What Is Diabetic Peripheral Neuropathy (DPN)?

Diabetic Peripheral Neuropathy (DPN) is a common and serious complication of diabetes mellitus, involving damage to the peripheral nerves that transmit information between the central nervous system and the extremities. DPN is the most frequent form of diabetic neuropathy, impacting the nerves, especially those leading to the feet and hands. It is estimated that about half of all people living with diabetes will eventually develop some form of neuropathy.

The Mechanism of Nerve Damage

The primary driver of nerve damage in DPN is the long-term exposure of nerve cells to elevated levels of glucose. This chronic high blood sugar triggers several damaging biochemical pathways, including the excessive shunting of glucose into the polyol pathway, which leads to the accumulation of substances like sorbitol and fructose inside nerve cells.

This buildup disrupts normal cell function, including reducing the activity of an enzyme called Na+/K+-ATPase, which is necessary for proper nerve signaling. High glucose also promotes the formation of advanced glycation end products (AGEs) and increases oxidative stress, accelerating cellular damage. These processes impair the structure of the nerve fibers, contributing to the breakdown of the myelin sheath and causing damage to the axon itself.

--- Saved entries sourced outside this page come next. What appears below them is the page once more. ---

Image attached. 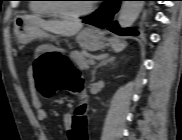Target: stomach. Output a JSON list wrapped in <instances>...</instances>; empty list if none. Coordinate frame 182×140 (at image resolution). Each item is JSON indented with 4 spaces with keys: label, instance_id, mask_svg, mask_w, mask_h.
I'll use <instances>...</instances> for the list:
<instances>
[{
    "label": "stomach",
    "instance_id": "0dacf381",
    "mask_svg": "<svg viewBox=\"0 0 182 140\" xmlns=\"http://www.w3.org/2000/svg\"><path fill=\"white\" fill-rule=\"evenodd\" d=\"M43 34L36 25L25 17L19 16L14 20V36L20 44H27ZM76 40L81 48L89 51H97L108 45V39L100 31L92 27L80 31L76 36Z\"/></svg>",
    "mask_w": 182,
    "mask_h": 140
}]
</instances>
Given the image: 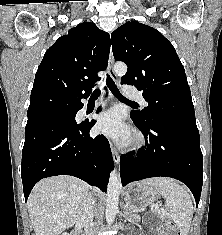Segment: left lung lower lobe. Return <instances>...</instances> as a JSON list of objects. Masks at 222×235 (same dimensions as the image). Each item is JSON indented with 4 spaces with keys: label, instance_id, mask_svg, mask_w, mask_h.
Returning a JSON list of instances; mask_svg holds the SVG:
<instances>
[{
    "label": "left lung lower lobe",
    "instance_id": "0a47b994",
    "mask_svg": "<svg viewBox=\"0 0 222 235\" xmlns=\"http://www.w3.org/2000/svg\"><path fill=\"white\" fill-rule=\"evenodd\" d=\"M145 148L137 157H121L122 185L150 177H171L188 186L198 205L203 183V155L197 126L170 120L139 123Z\"/></svg>",
    "mask_w": 222,
    "mask_h": 235
}]
</instances>
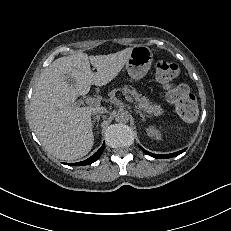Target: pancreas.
Returning a JSON list of instances; mask_svg holds the SVG:
<instances>
[{"mask_svg":"<svg viewBox=\"0 0 231 231\" xmlns=\"http://www.w3.org/2000/svg\"><path fill=\"white\" fill-rule=\"evenodd\" d=\"M117 90H121L124 94H130L137 102V108L143 110L144 112L154 114L155 116H160L164 113V110L160 105L149 102L146 97H142L141 94H139L134 88L130 89L128 86H123Z\"/></svg>","mask_w":231,"mask_h":231,"instance_id":"cf45deb5","label":"pancreas"}]
</instances>
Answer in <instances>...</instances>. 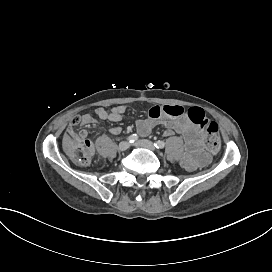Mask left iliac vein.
<instances>
[{
	"mask_svg": "<svg viewBox=\"0 0 272 272\" xmlns=\"http://www.w3.org/2000/svg\"><path fill=\"white\" fill-rule=\"evenodd\" d=\"M135 146L142 147V148H147V149H149L151 151H155L156 150V147H155L154 143H152L149 140H145V139L137 141L135 143Z\"/></svg>",
	"mask_w": 272,
	"mask_h": 272,
	"instance_id": "left-iliac-vein-1",
	"label": "left iliac vein"
}]
</instances>
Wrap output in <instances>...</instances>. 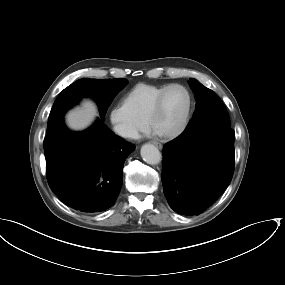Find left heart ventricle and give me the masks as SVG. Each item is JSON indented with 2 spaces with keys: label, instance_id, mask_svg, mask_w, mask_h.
I'll use <instances>...</instances> for the list:
<instances>
[{
  "label": "left heart ventricle",
  "instance_id": "b2bd125f",
  "mask_svg": "<svg viewBox=\"0 0 285 285\" xmlns=\"http://www.w3.org/2000/svg\"><path fill=\"white\" fill-rule=\"evenodd\" d=\"M187 106V95L180 87L171 88L164 98L161 111L153 120L157 131L169 132L173 130L182 118Z\"/></svg>",
  "mask_w": 285,
  "mask_h": 285
}]
</instances>
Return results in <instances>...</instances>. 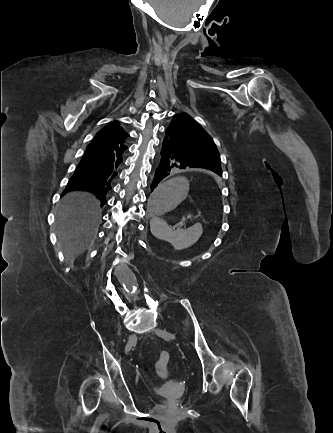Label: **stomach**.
Masks as SVG:
<instances>
[{
  "instance_id": "1",
  "label": "stomach",
  "mask_w": 333,
  "mask_h": 433,
  "mask_svg": "<svg viewBox=\"0 0 333 433\" xmlns=\"http://www.w3.org/2000/svg\"><path fill=\"white\" fill-rule=\"evenodd\" d=\"M189 184L184 177L166 176L165 183H156L150 201L146 203L147 215L158 220L160 215H171L183 199H189ZM176 200V201H175Z\"/></svg>"
}]
</instances>
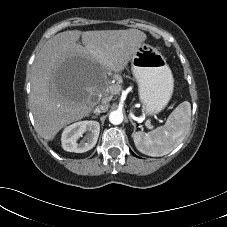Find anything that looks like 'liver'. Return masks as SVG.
<instances>
[{"instance_id":"1","label":"liver","mask_w":227,"mask_h":227,"mask_svg":"<svg viewBox=\"0 0 227 227\" xmlns=\"http://www.w3.org/2000/svg\"><path fill=\"white\" fill-rule=\"evenodd\" d=\"M82 39V45L78 40ZM147 39L144 32L127 30H68L50 38L37 54L31 71V111L37 133L53 140L66 125L90 114L94 94L107 96L110 89L95 78V65L122 72ZM72 60L82 64L89 75L86 89L75 96L61 93L54 82L57 68Z\"/></svg>"}]
</instances>
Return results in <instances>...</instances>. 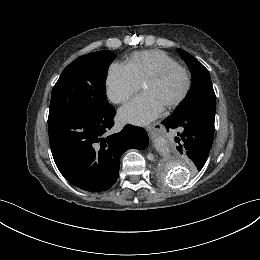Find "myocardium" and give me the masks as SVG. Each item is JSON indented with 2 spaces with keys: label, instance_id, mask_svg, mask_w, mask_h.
I'll return each mask as SVG.
<instances>
[{
  "label": "myocardium",
  "instance_id": "f54148a6",
  "mask_svg": "<svg viewBox=\"0 0 260 260\" xmlns=\"http://www.w3.org/2000/svg\"><path fill=\"white\" fill-rule=\"evenodd\" d=\"M175 72H182L184 74L185 79H186V84H185V88L183 89L181 94L175 100H173L171 103H169L168 105L165 106V108L169 109V110L174 109L178 105H180L185 100L187 95L189 94V92L191 90V86H192V76H191L190 71L182 65L168 66V67H165V68L159 70L158 72L154 73L153 75L149 76L144 81V85L148 84V83H157V82L164 80L166 77H168L169 75H171Z\"/></svg>",
  "mask_w": 260,
  "mask_h": 260
}]
</instances>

Compounding this direct nerve damage is a process called microvascular injury, which affects the tiny blood vessels supplying the nerves, known as the vasa nervorum. Damage to these small vessels restricts blood flow and oxygen delivery to the nerve tissue, further compromising nerve health and function. This combination of metabolic stress and impaired blood supply leads to the characteristic loss of sensation and motor control seen in DPN.

Recognizing the Signs and Sensations

The signs of DPN typically emerge gradually, often beginning subtly in the longest nerve fibers first, meaning symptoms usually appear in the feet and legs before the hands. This pattern of progression is commonly referred to as a “stocking-glove” distribution, as the affected areas correspond to where a stocking or glove would cover the body. The sensations experienced can be broadly categorized into sensory and motor symptoms.

Sensory symptoms are varied and can include a persistent feeling of numbness, often described as a loss of sensation to touch or temperature. Patients frequently report paresthesias, such as tingling, “pins and needles,” or an uncomfortable buzzing feeling. For many, the condition is marked by neuropathic pain, which can manifest as sharp, shooting, electric-like jolts or a deep, constant burning sensation, frequently worsening at night.

Some individuals experience hyperesthesia, an increased sensitivity where even a light touch can feel intensely painful. The most dangerous consequence of sensory loss is the inability to feel pain from injuries on the feet. This lack of protective sensation can lead to unnoticed ulcers and severe infections, major risk factors for lower-limb amputation. Motor symptoms, which are less common, include muscle weakness and loss of reflexes, affecting balance and walking.

Strategies for Symptom Management

Managing DPN requires controlling the underlying cause and preventing complications. The primary strategy for slowing the progression is maintaining strict blood glucose control. Clinicians often recommend aiming for a target HbA1c level below 7%, as tight glycemic control can help prevent the onset and worsening of nerve damage.

For managing the pain associated with DPN, pharmacological treatments are often employed, targeting the specific nature of nerve pain. These typically include certain anticonvulsants and antidepressants, which modulate pain signals in the nervous system. These drugs are selected to address the shooting or burning pain that standard over-the-counter pain relievers often cannot alleviate.

A significant focus of management is on proactive self-care, particularly concerning the feet. Daily inspection of the feet for any cuts, sores, or blisters is a fundamental practice, given the risk of unnoticed injury due to sensory loss. Wearing appropriate, protective footwear and avoiding walking barefoot are also emphasized to prevent trauma. Regular physical activity, such as walking or swimming, can also support nerve health and improve overall function.